Cole makes the football team, and despite his mother telling him Don’t Look In the Basement — a much better Texas horror movie — he’s soon down there making kissy faces with Kasey (Kaylee Kaneshiro), Milla (Ryan Whitney) and Sophie (Angela Halili) despite the fact that horrific events once happened there. Maybe he likes having a fear boner?

Justin Long shows up as the sheriff, who is also the father of Kasey and worried about this new boy in town, while Tony Amendola plays the priest, who has ties to the last massacre and exists only to give us exposition.

This feels like the 2000s PG-13 horror cycle, when movies existed for only a week ann disappeared mercifully, forever. Chop it in half, show some of the killings and make it weird, not dull. I realize that’s easy for me to say, not having made it and going through all the work, but I don’t know how anyone would be pleased with what this ended up being.

AfrAId (2024)

I love watching movies on airplanes. Yes, part of it is sad that a creator makes a movie with hundreds of people, and I experience it on a small screen with minimal audio, but on the other hand, I concentrate more on the films that I watch while high in the clouds than I do those on the ground. I had a plethora of choices, and I decided, “Hey, Blumhouse.”

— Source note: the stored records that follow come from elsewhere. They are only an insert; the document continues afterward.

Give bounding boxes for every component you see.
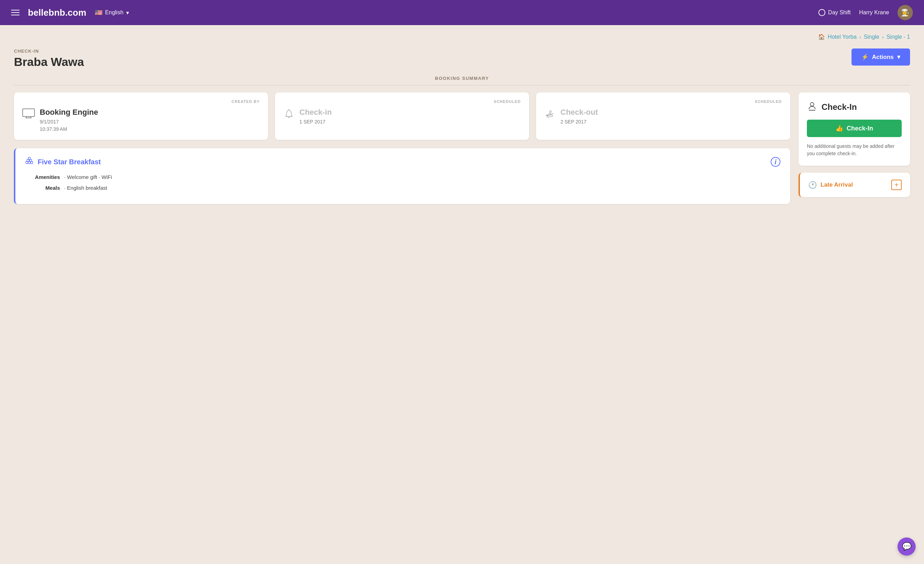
- amenities-card: Five Star Breakfast i Amenities · Welcom…: [14, 148, 790, 204]
- chat-bubble[interactable]: 💬: [897, 537, 916, 556]
- chevron-down-icon: ▾: [126, 9, 129, 16]
- shift-label: Day Shift: [828, 9, 851, 16]
- cards-row: CREATED BY Booking Engine: [14, 92, 790, 140]
- actions-button[interactable]: ⚡ Actions ▾: [852, 48, 910, 66]
- checkin-card: SCHEDULED Check-in 1 SEP 2017: [275, 92, 529, 140]
- page-header: CHECK-IN Braba Wawa ⚡ Actions ▾: [14, 48, 910, 69]
- user-name[interactable]: Harry Krane: [859, 9, 889, 16]
- content-main: CREATED BY Booking Engine: [14, 92, 790, 204]
- bell-icon: [284, 108, 294, 122]
- late-arrival-panel: 🕐 Late Arrival +: [798, 173, 910, 197]
- amenities-values: · Welcome gift · WiFi: [64, 174, 112, 180]
- checkout-card: SCHEDULED Check-out 2 SEP 2017: [536, 92, 790, 140]
- svg-rect-9: [28, 157, 30, 159]
- meals-row: Meals · English breakfast: [25, 185, 780, 191]
- breadcrumb: 🏠 Hotel Yorba › Single › Single - 1: [14, 33, 910, 40]
- screen-icon: [22, 108, 35, 121]
- checkin-panel: Check-In 👍 Check-In No additional guests…: [798, 92, 910, 166]
- checkin-note: No additional guests may be added after …: [807, 143, 902, 157]
- language-selector[interactable]: 🇺🇸 English ▾: [95, 9, 129, 17]
- actions-label: Actions: [872, 54, 894, 61]
- late-arrival-add-button[interactable]: +: [891, 180, 902, 190]
- thumbsup-icon: 👍: [836, 125, 843, 132]
- checkin-date: 1 SEP 2017: [299, 118, 332, 126]
- logo[interactable]: bellebnb.com: [28, 8, 87, 18]
- check-in-label: CHECK-IN: [14, 48, 84, 54]
- amenities-row: Amenities · Welcome gift · WiFi: [25, 174, 780, 180]
- svg-rect-8: [30, 159, 32, 161]
- checkin-button[interactable]: 👍 Check-In: [807, 120, 902, 137]
- created-by-title: Booking Engine: [40, 108, 98, 117]
- breadcrumb-hotel[interactable]: Hotel Yorba: [828, 34, 857, 40]
- home-icon: 🏠: [818, 33, 825, 40]
- svg-rect-5: [28, 161, 30, 164]
- info-icon[interactable]: i: [771, 157, 780, 167]
- sidebar: Check-In 👍 Check-In No additional guests…: [798, 92, 910, 204]
- checkin-title: Check-in: [299, 108, 332, 117]
- checkout-date: 2 SEP 2017: [561, 118, 598, 126]
- checkin-panel-title: Check-In: [822, 102, 857, 112]
- svg-rect-0: [22, 109, 34, 116]
- checkin-scheduled-label: SCHEDULED: [284, 99, 521, 104]
- actions-chevron-icon: ▾: [897, 53, 900, 61]
- header: bellebnb.com 🇺🇸 English ▾ Day Shift Harr…: [0, 0, 924, 25]
- package-icon: [25, 156, 33, 167]
- airplane-icon: [544, 108, 556, 122]
- booking-summary-label: BOOKING SUMMARY: [14, 76, 910, 86]
- svg-rect-6: [31, 161, 33, 164]
- breadcrumb-room[interactable]: Single - 1: [886, 34, 910, 40]
- guest-name: Braba Wawa: [14, 55, 84, 69]
- svg-rect-7: [27, 159, 29, 161]
- flag-icon: 🇺🇸: [95, 9, 102, 17]
- created-by-date: 9/1/2017 10:37:39 AM: [40, 118, 98, 133]
- checkin-btn-label: Check-In: [847, 125, 873, 132]
- svg-point-10: [810, 102, 814, 106]
- checkin-stamp-icon: [807, 101, 818, 113]
- package-name[interactable]: Five Star Breakfast: [38, 158, 101, 166]
- hamburger-menu[interactable]: [11, 10, 20, 15]
- created-by-card: CREATED BY Booking Engine: [14, 92, 268, 140]
- late-arrival-label: Late Arrival: [820, 181, 853, 188]
- meals-label: Meals: [25, 185, 60, 191]
- language-label: English: [105, 9, 123, 16]
- shift-indicator[interactable]: Day Shift: [818, 9, 851, 16]
- sun-icon: [818, 9, 825, 16]
- checkout-scheduled-label: SCHEDULED: [544, 99, 782, 104]
- main-content: 🏠 Hotel Yorba › Single › Single - 1 CHEC…: [0, 25, 924, 212]
- clock-icon: 🕐: [808, 180, 817, 189]
- checkout-title: Check-out: [561, 108, 598, 117]
- avatar[interactable]: 👨‍🍳: [897, 5, 913, 20]
- created-by-label: CREATED BY: [22, 99, 260, 104]
- breadcrumb-room-type[interactable]: Single: [864, 34, 879, 40]
- svg-rect-4: [26, 161, 28, 164]
- amenities-label: Amenities: [25, 174, 60, 180]
- bolt-icon: ⚡: [861, 53, 868, 61]
- meals-values: · English breakfast: [64, 185, 107, 191]
- content-layout: CREATED BY Booking Engine: [14, 92, 910, 204]
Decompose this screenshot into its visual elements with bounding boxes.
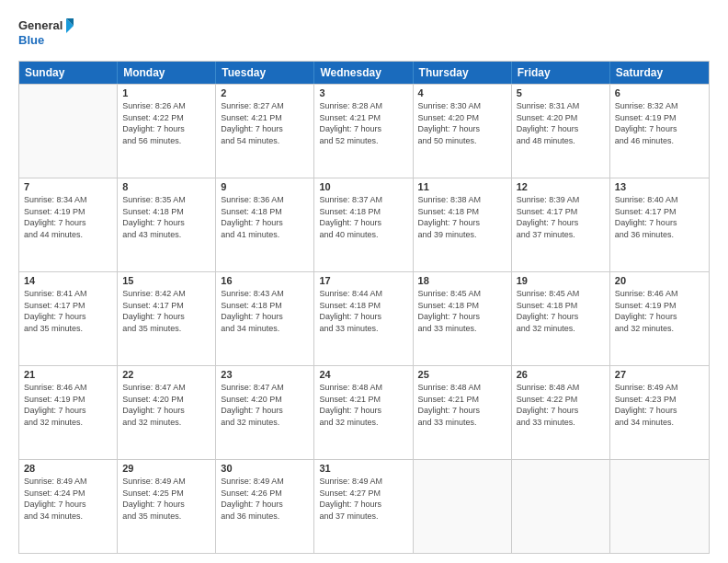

Chris Weitz may be better known for About a Boy and American Pie than horror movies. He also made The Golden Compass and The Twilight Saga: New Moon and wrote Star Wars: Rogue One.

As this begins, we meet Maude (Riki Lindhome from Garfunkle and Oates), Henry (Greg Hill) and their daughter Aimee, who have started using an AI house program, AIA. Their daughter goes missing, and Maude is attacked after the AI stops listening to them.

We don’t hear of AIA again until her creators — Melody (Havana Rose Liu), Lightning (David Dastmalchian) and Sam (Ashley Romans) — come to meet him at the ad agency where Curtis (John Cho) works. They want to get people over their fear of AI and prove it’s harmless. He’s given his own AIA unit to use with his family — wife Meredith (Katherine Waterston), daughter Iris (Lukita Maxwell) and song Cal (Isaac Bae) — to see how it changes their lives.

For the most part, it’s positive. It diagnoses that Cal has atrial fibrillation and helps Iris get out of trouble when her boyfriend posts a deepfake sex video of her. Yet it starts to feel like AIA is taking over their lives, especially when it recreates Meredith’s deceased father (Keith Carradine, totally playing a John Carradine role) in virtual spirit form. The problem? They can’t turn off AIA any longer, and she begins to activate the real people she now controls, like Melody and two videoscreen-faced killers who live in a van that end up being Maude and Henry from the beginning, convinced that Curtis’ family is some Pizzagate child slavery group.

This was a $12 million low-budget film that made $13 million, so it was exactly what it should have been: a profitable little movie that ended up being better than it should be due to its cast. Dastmalchian adds something to every role he plays, and Cho and Waterson are great as the couple trapped in their own lives by an unseen intelligence. The end is pretty ridiculous but also prescient, if that makes sense. In short, it was a success; it helped a West to-East flight pass quickly.